The question, then, is not whether a merger between the BBC and Channel 4 would be complicated. Of course it would. The most pressing question is whether we are prepared to let two British institutions wither on the margins of a global entertainment market, or whether we are willing to give them the scale and strength they need to thrive.

In an age of giants, muddling through as we are is the most dangerous option of all. That can only lead to demise.

TWO

THE terms for the decennial review of the BBC’s Royal Charter have been set. Unsurprisingly, the Government has chosen to avoid asking the difficult question of whether the licence fee continues to make sense. While raising other forms of revenue will be considered, the regressive tax on those consuming live media is going to stay.

This is a missed opportunity. The licence fee has become an embarrassing anachronism. The notion that a licence is required to watch live content produced by broadcasters charging their own independent fees to consumers is a bizarre legacy of early arguments over radio broadcasting.
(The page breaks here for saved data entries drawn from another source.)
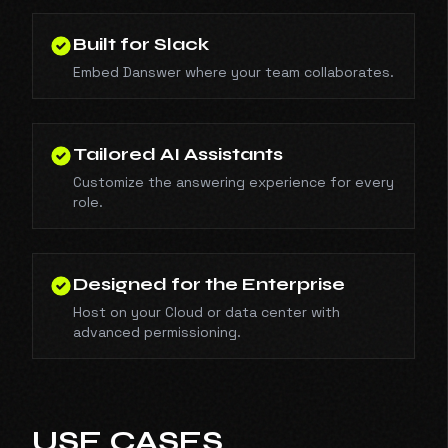
Built for Slack
Embed Danswer where your team collaborates.
Tailored AI Assistants
Customize the answering experience for every
role.
Designed for the Enterprise
Host on your Cloud or data center with
advanced permissioning.
USE CASES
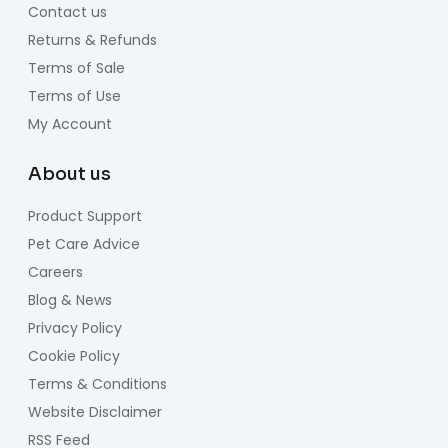
Contact us
Returns & Refunds
Terms of Sale
Terms of Use
My Account
About us
Product Support
Pet Care Advice
Careers
Blog & News
Privacy Policy
Cookie Policy
Terms & Conditions
Website Disclaimer
RSS Feed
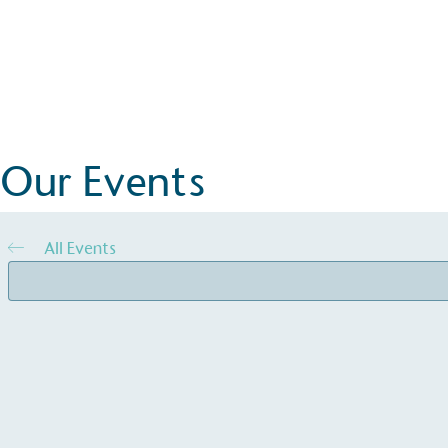
Events
Goodwood Revival
More Details
Our Events
All Events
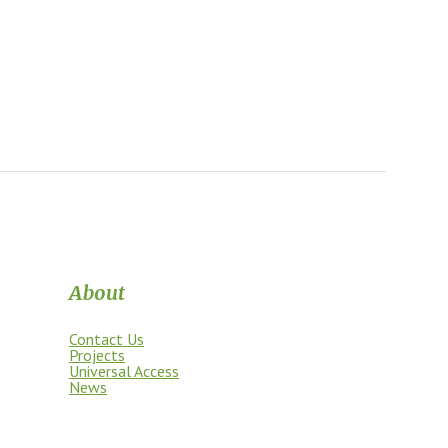
About
Contact Us
Projects
Universal Access
News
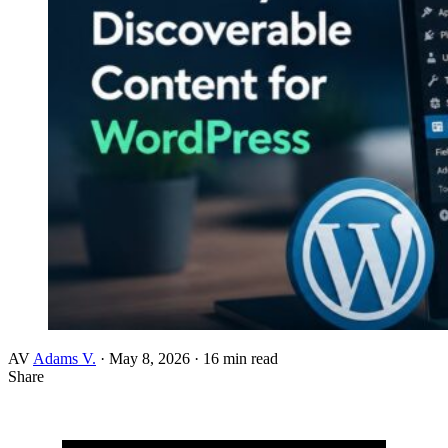
AV
Adams V.
·
May 8, 2026
·
16 min read
Share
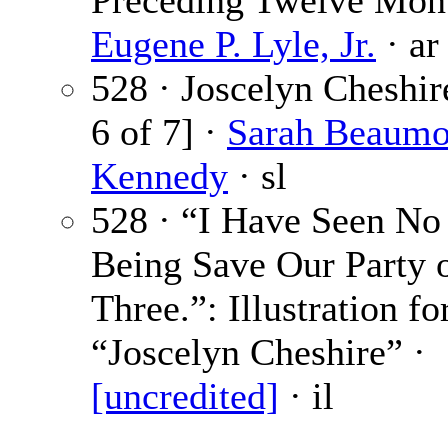
Preceding Twelve Mont
Eugene P. Lyle, Jr.
· ar
528 · Joscelyn Cheshir
6 of 7] ·
Sarah Beaumo
Kennedy
· sl
528 · “I Have Seen N
Being Save Our Party 
Three.”: Illustration fo
“Joscelyn Cheshire” ·
[uncredited]
· il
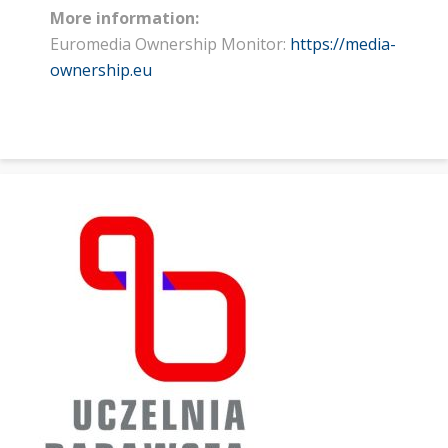
More information:
Euromedia Ownership Monitor:
https://media-
ownership.eu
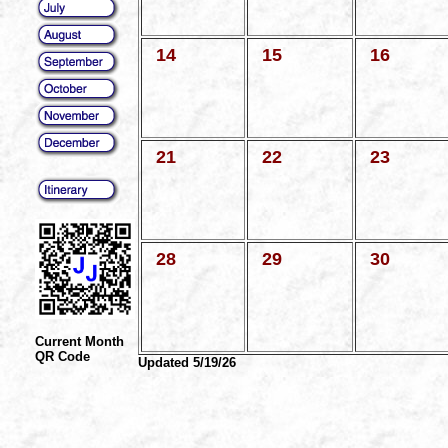
14
15
16
21
22
23
28
29
30
Current Month
QR Code
Updated 5/19/26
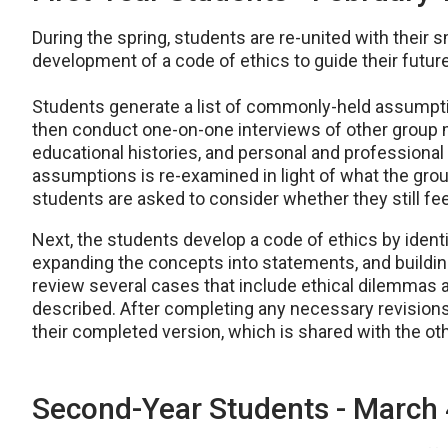
During the spring, students are re-united with their 
development of a code of ethics to guide their future
Students generate a list of commonly-held assumptio
then conduct one-on-one interviews of other group
educational histories, and personal and professional g
assumptions is re-examined in light of what the gr
students are asked to consider whether they still fee
Next, the students develop a code of ethics by ident
expanding the concepts into statements, and buildin
review several cases that include ethical dilemmas an
described. After completing any necessary revisions
their completed version, which is shared with the oth
Second-Year Students - March 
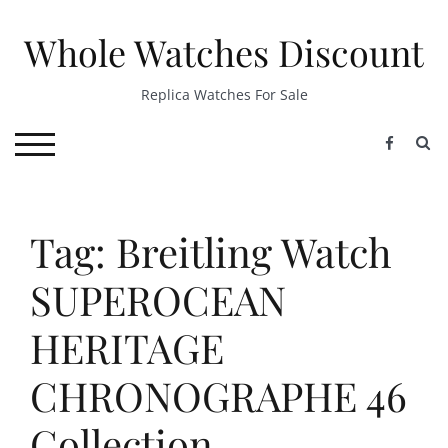
Skip
to
Whole Watches Discount
content
Replica Watches For Sale
S
TOGGLE MOBILE MENU
Tag: Breitling Watch
SUPEROCEAN
HERITAGE
CHRONOGRAPHE 46
Collection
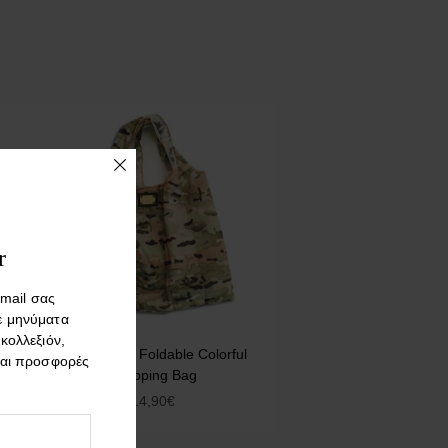
r
mail σας
ε μηνύματα
 κολλεξιόν,
Army. Nylon Foldable Colorful
και προσφορές
Shopping Bag
14,90
€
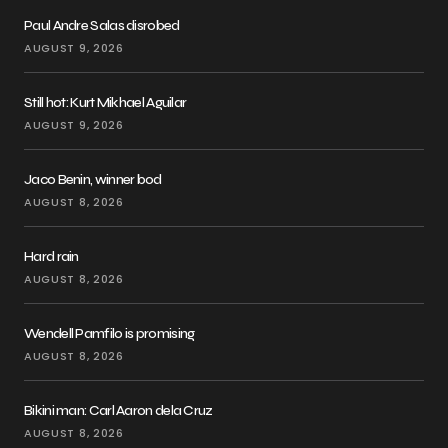
Paul Andre Salas disrobed
AUGUST 9, 2026
Still hot: Kurt Mikhael Aguilar
AUGUST 9, 2026
Jaco Benin, winner bod
AUGUST 8, 2026
Hard rain
AUGUST 8, 2026
Wendell Pamfilo is promising
AUGUST 8, 2026
Bikini man: Carl Aaron dela Cruz
AUGUST 8, 2026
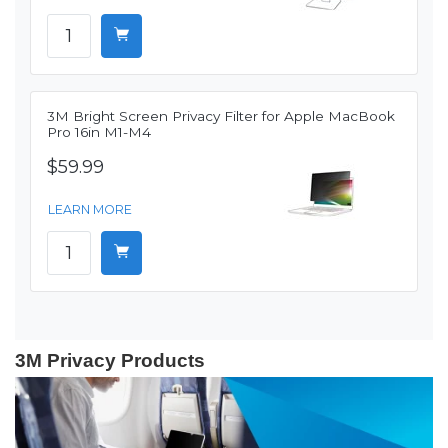
3M Bright Screen Privacy Filter for Apple MacBook
Pro 16in M1-M4
$59.99
LEARN MORE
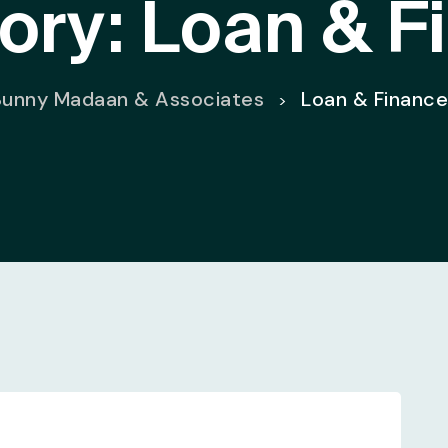
ory:
Loan & F
Sunny Madaan & Associates
Loan & Financ
>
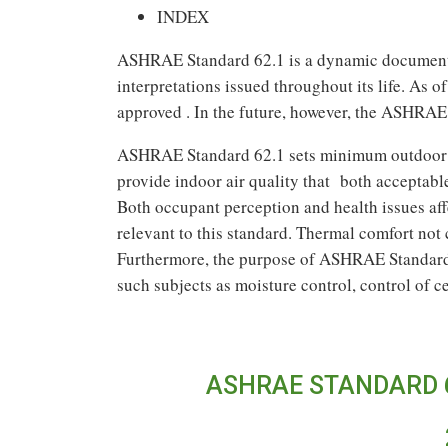
INDEX
ASHRAE Standard 62.1 is a dynamic document 
interpretations issued throughout its life. As o
approved . In the future, however, the ASHRAE
ASHRAE Standard 62.1 sets minimum outdoor ai
provide indoor air quality that both acceptabl
Both occupant perception and health issues affe
relevant to this standard. Thermal comfort no
Furthermore, the purpose of ASHRAE Standard 
such subjects as moisture control, control of 
ASHRAE STANDARD 6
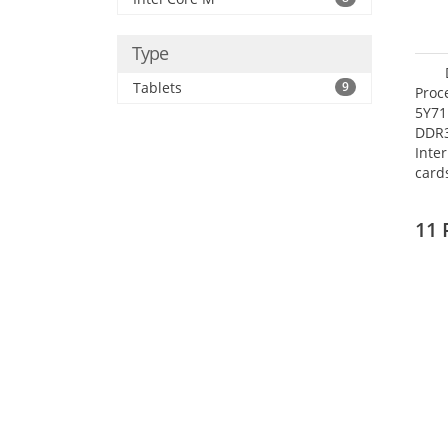
Type
Tablets
9
Proc
5Y71
DDR
Inte
card
Maxi
27.4
11 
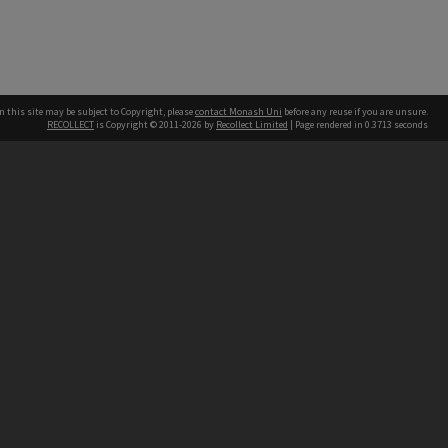
n this site may be subject to Copyright, please
contact Monash Uni
before any reuse if you are unsure.
RECOLLECT
is Copyright © 2011-2026 by
Recollect Limited
| Page rendered in
0.3713
seconds
h our Australian campuses stand.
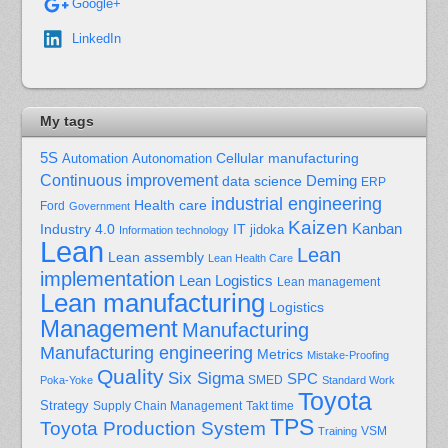
Google+
LinkedIn
My tags
5S
Cellular manufacturing
Automation
Autonomation
Continuous improvement
Deming
data science
ERP
industrial engineering
Health care
Ford
Government
Kaizen
Kanban
Industry 4.0
IT
jidoka
Information technology
Lean
Lean
Lean assembly
Lean Health Care
implementation
Lean Logistics
Lean management
Lean manufacturing
Logistics
Management
Manufacturing
Manufacturing engineering
Metrics
Mistake-Proofing
Quality
Six Sigma
SPC
Poka-Yoke
SMED
Standard Work
Toyota
Strategy
Supply Chain Management
Takt time
TPS
Toyota Production System
Training
VSM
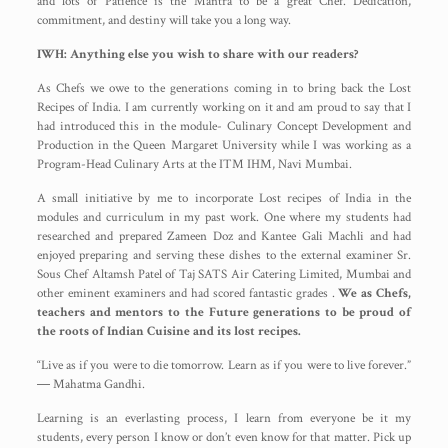
and lots of Patience is the Mantra to be a great Chef. Dedication,
commitment, and destiny will take you a long way.
IWH: Anything else you wish to share with our readers?
As Chefs we owe to the generations coming in to bring back the Lost
Recipes of India. I am currently working on it and am proud to say that I
had introduced this in the module- Culinary Concept Development and
Production in the Queen Margaret University while I was working as a
Program-Head Culinary Arts at the ITM IHM, Navi Mumbai.
A small initiative by me to incorporate Lost recipes of India in the
modules and curriculum in my past work. One where my students had
researched and prepared Zameen Doz and Kantee Gali Machli and had
enjoyed preparing and serving these dishes to the external examiner Sr.
Sous Chef Altamsh Patel of Taj SATS Air Catering Limited, Mumbai and
other eminent examiners and had scored fantastic grades .
We as Chefs,
teachers and mentors to the Future generations to be proud of
the roots of Indian Cuisine and its lost recipes.
“Live as if you were to die tomorrow. Learn as if you were to live forever.”
― Mahatma Gandhi.
Learning is an everlasting process, I learn from everyone be it my
students, every person I know or don’t even know for that matter. Pick up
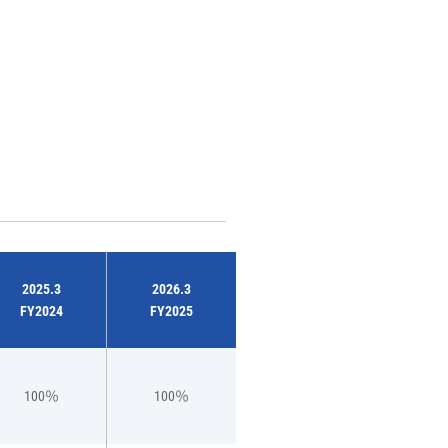
2025.3
2026.3
FY2024
FY2025
100％
100％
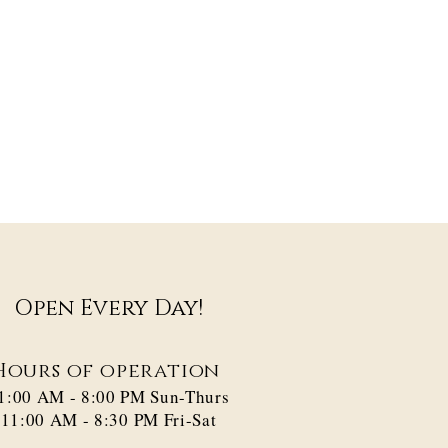
Open Every Day!
Hours of operation
1:00 AM - 8:00 PM​ Sun-Thurs
11:00 AM - 8:30 PM Fri-Sat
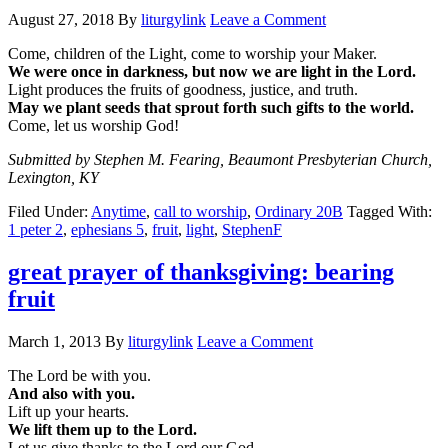
August 27, 2018
By
liturgylink
Leave a Comment
Come, children of the Light, come to worship your Maker.
We were once in darkness, but now we are light in the Lord.
Light produces the fruits of goodness, justice, and truth.
May we plant seeds that sprout forth such gifts to the world.
Come, let us worship God!
Submitted by Stephen M. Fearing, Beaumont Presbyterian Church,
Lexington, KY
Filed Under:
Anytime
,
call to worship
,
Ordinary 20B
Tagged With:
1 peter 2
,
ephesians 5
,
fruit
,
light
,
StephenF
great prayer of thanksgiving: bearing
fruit
March 1, 2013
By
liturgylink
Leave a Comment
The Lord be with you.
And also with you.
Lift up your hearts.
We lift them up to the Lord.
Let us give thanks to the Lord our God.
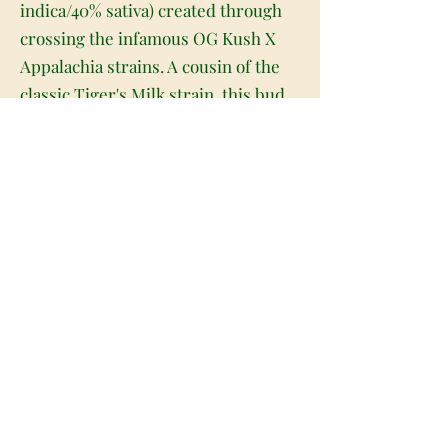
indica/40% sativa) created through
crossing the infamous OG Kush X
Appalachia strains. A cousin of the
classic Tiger's Milk strain, this bud
packs a super potent high and a
deliciously creamy flavor that will
leave you begging for more after
just tone toke. The high starts with a
lifted effect that rushes through
your mind with unforgiving potency,
launching you into a state of pure
euphoria and frenzied cerebral
energy. As this effect grows and
expands, it'll quickly become
psychedelic in nature, so be sure to
avoid this bud if you suffer from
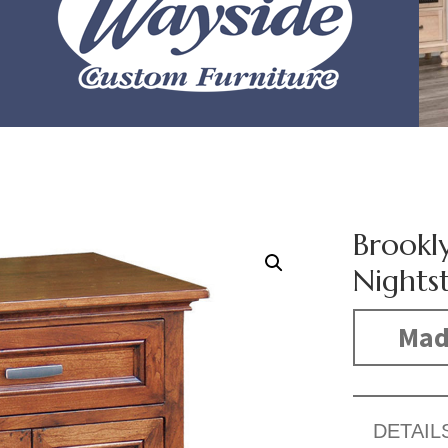
Brookl
Nights
Made
DETAIL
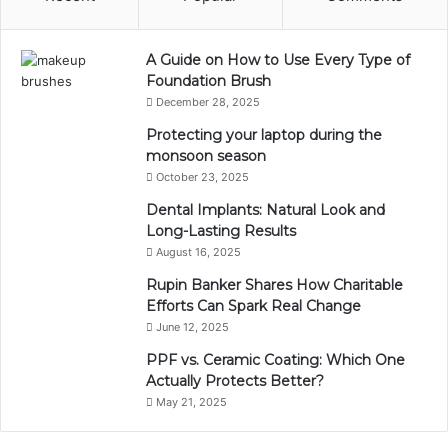
A Guide on How to Use Every Type of
Foundation Brush
December 28, 2025
Protecting your laptop during the
monsoon season
October 23, 2025
Dental Implants: Natural Look and
Long-Lasting Results
August 16, 2025
Rupin Banker Shares How Charitable
Efforts Can Spark Real Change
June 12, 2025
PPF vs. Ceramic Coating: Which One
Actually Protects Better?
May 21, 2025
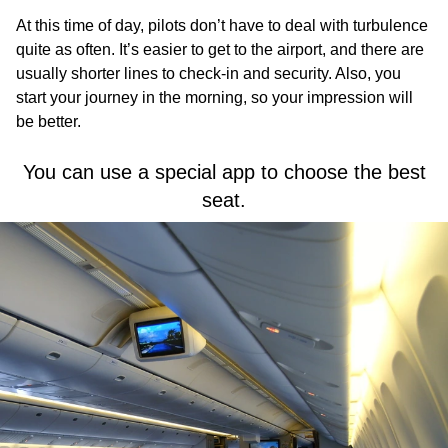
At this time of day, pilots don’t have to deal with turbulence
quite as often. It’s easier to get to the airport, and there are
usually shorter lines to check-in and security. Also, you
start your journey in the morning, so your impression will
be better.
You can use a special app to choose the best
seat.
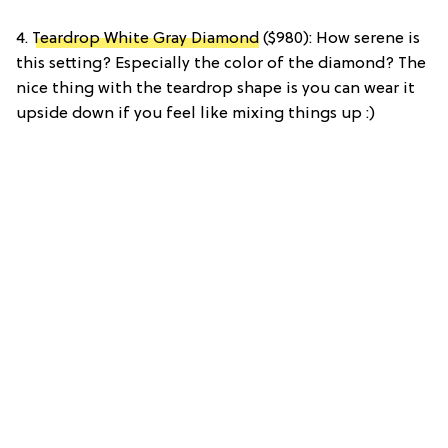
4.
Teardrop White Gray Diamond
($980): How serene is
this setting? Especially the color of the diamond? The
nice thing with the teardrop shape is you can wear it
upside down if you feel like mixing things up :)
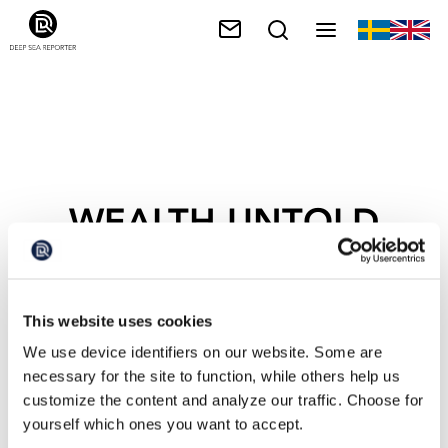
WEALTH UNTOLD
This website uses cookies
We use device identifiers on our website. Some are
necessary for the site to function, while others help us
customize the content and analyze our traffic. Choose for
yourself which ones you want to accept.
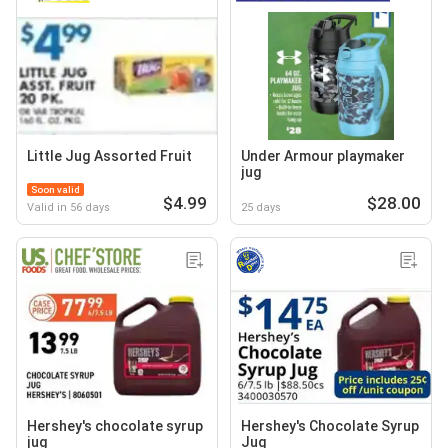
Little Jug Assorted Fruit
Under Armour playmaker
jug
Soon valid
$4.99
$28.00
Valid in 56 days
25 days
Hershey's chocolate syrup
Hershey's Chocolate Syrup
jug
Jug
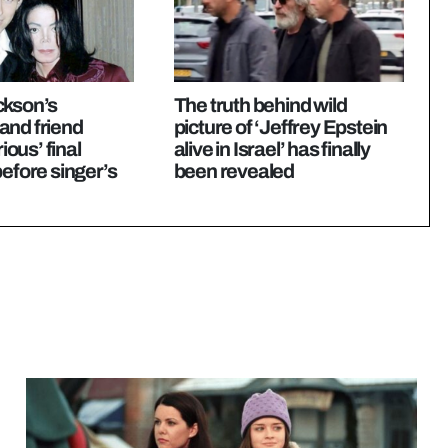
ckson’s
The truth behind wild
and friend
picture of ‘Jeffrey Epstein
rious’ final
alive in Israel’ has finally
before singer’s
been revealed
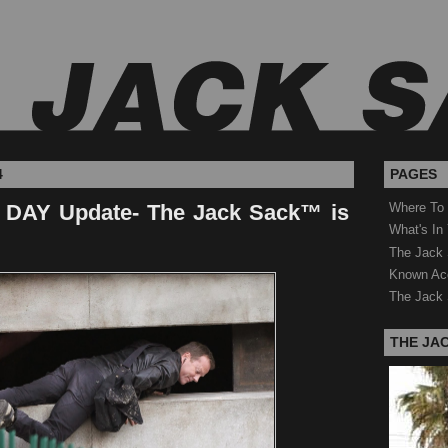
4
PAGES
DAY Update- The Jack Sack™ is
Where To
What's In
The Jack 
Known Ac
The Jack 
THE JA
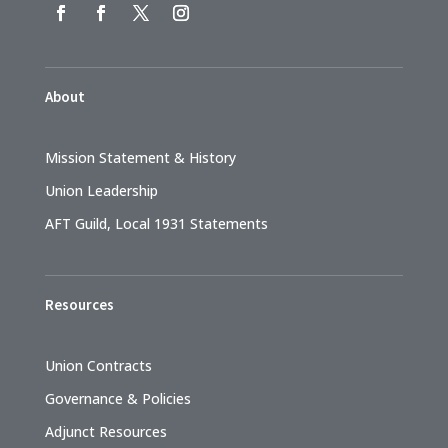
About
Mission Statement & History
Union Leadership
AFT Guild, Local 1931 Statements
Resources
Union Contracts
Governance & Policies
Adjunct Resources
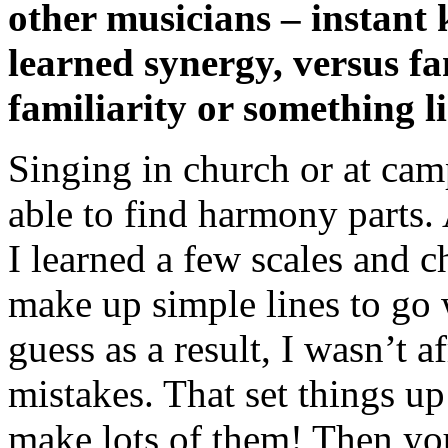
other musicians – instant
learned synergy, versus f
familiarity or something li
Singing in church or at cam
able to find harmony parts.
I learned a few scales and c
make up simple lines to go w
guess as a result, I wasn’t 
mistakes. That set things up
make lots of them! Then you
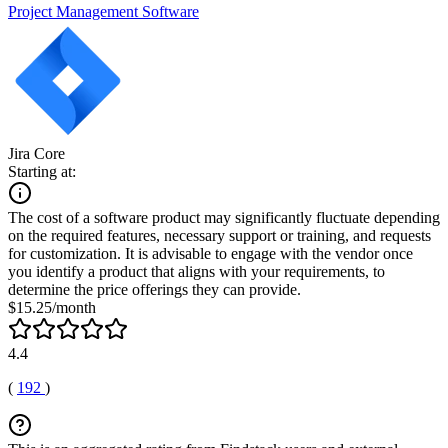
Project Management Software
Jira Core
Starting at:
The cost of a software product may significantly fluctuate depending
on the required features, necessary support or training, and requests
for customization. It is advisable to engage with the vendor once
you identify a product that aligns with your requirements, to
determine the price offerings they can provide.
$15.25/month
4.4
(
192
)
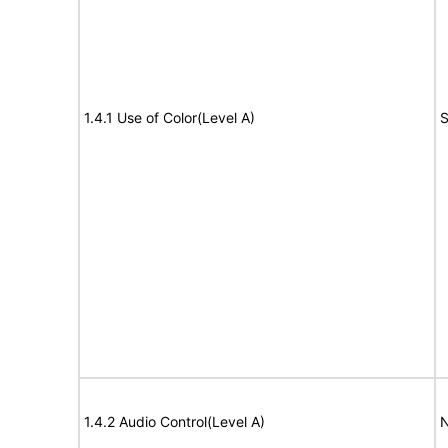
1.4.1 Use of Color(Level A)
S
1.4.2 Audio Control(Level A)
N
If it has failed to keep pace with the developments in media of the last century, it has certainly failed to keep pace with those in the new millennium.

Yet the BBC is financially reliant upon this structure, and desperate to retain it. This unique and privileged position allows the organisation of being able to charge not only their own customers, but those of their direct competitors. The results, however, are strictly negative.

The BBC is simultaneously desperate to retain public approval and also to maintain the line that it produces public services which would otherwise have no home. These objectives are in clear tension: the first drives it to produce the sort of content commercial stations would already produce; the second, a sort of Reithian public education. In practice, the former objective seems to dominate, and the latter instinct to be redirected into nakedly political exercises that promote the views of the organisation’s staff.

It is difficult if not inconceivable to argue that this activity permits the subsidies given to the BBC through the licence fee – particularly when they increasingly drag Britain into disrepute.

President Trump’s lawsuit against the broadcaster for misrepresentation – and the long, shameful list of incidents demonstrating bias on foreign policy issues – illustrate how problems for the state broadcaster can become problems for the Foreign and Commonwealth Office.

Given this, it would have been better to rip the sticking plaster off before the Government confirmed the BBC’s autonomy over the licence fee. It should have made clear to the BBC that it must prepare for a future without it, and begin to separate the state from the broadcaster. This is, after all, the long-term direction of travel. As things stand, the inevitable has been postponed, and the adjustment will be all the harder when it eventually arrives.